Now, onto the books of the year so far. Once again it looks like the first book I read will be the best. Garth Greenwell's taut, harrowing novel What Belongs To You has refused to dislodge itself from my chest since I wistfully reached its final sentence. Speaking of harrowing, Hanya Yanagihara has a clear successor for punch-in-the-guts novel of the year with Jung Yun's Shelter. The story of an already-damaged Korean American family further destroyed by an act of horrific violence absolutely tore me to shreds. One of the most insightful, painful works of the immigrant experience and the death of the American dream that I've ever read. Ian McIntryre's Melville meets McCarthy meets Conrad novel of whaling on the high seas, The North Water, is another work of beauty and brutality in equal measure that demands your reading attention.

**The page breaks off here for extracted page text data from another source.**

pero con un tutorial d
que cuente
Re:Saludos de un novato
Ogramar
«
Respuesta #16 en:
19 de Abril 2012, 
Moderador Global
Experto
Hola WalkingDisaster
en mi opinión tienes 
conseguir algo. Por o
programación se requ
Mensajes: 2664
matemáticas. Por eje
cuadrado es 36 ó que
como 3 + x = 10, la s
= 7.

Meanwhile, John Wray blew my mind with the most madcap mashup of physics, comedy and complex morality in The Lost Time Accidents. I'm one of the few who didn't love his last book Lowboy but I think I finally get him. A shout out also must go to one of the few books that made me venture outside my Fiction Only rule, Arnold Zable's The Fighter. A biography of sorts in novel form, it tells of one of my city's greatest humans, former boxing champion, social worker and all round magnificent bloke Henry Nissen. And while the book might be about Henry and his brother Leon, to me it was an exquisite devotional hymn to their mother and all women like her who came from foreign lands following the horrors of the Holocaust and tried to build families while battling the most unforgiving of inner-demons.

2016 hasn't been without its disappointments either. After a truly inspired start, Don Delillo's latest, Zero K, plodded off into the narrative wilderness never to return. Ditto Ismail Kadare with A Girl In Exile. I don't know, it seems the all-time greats are sailing off into the literary sunset, still able to come up with an interesting premise but no longer able to steer the ship for the whole course. Perhaps the modern world is too much for their classical sensibilities. I was also a bit let down by two of the more experimental, wacky novels that have been garnering a fair amount of buzz: Alvaro Enrigue's Sudden Death and Manuel Gonzales's The Regional Office is Under Attack. Both were good reads but I was hoping for much, much more.

There's still a heap to look forward to over the coming months: Javier Marias's follow up to The Infatuations, intriguingly titled Thus Bad Begins, Emma Cline's novel of the Manson women, The Girls, Here I Am by Jonathan Safran Foer, Moonglow by Michael Chabon, Nutshell by Ian McEwan plus newies by David Eggers, Zadie Smith, Colson Whitehead, Donald Ray Pollack and, hoping against hope, Cormac McCarthy. Expect all those end of year lists to be peppered with exciting (and hopefully new) reads.

I'll try to get back on the regular blogging track soon. But until then I repeat: "I'M NOT DEAD YET!"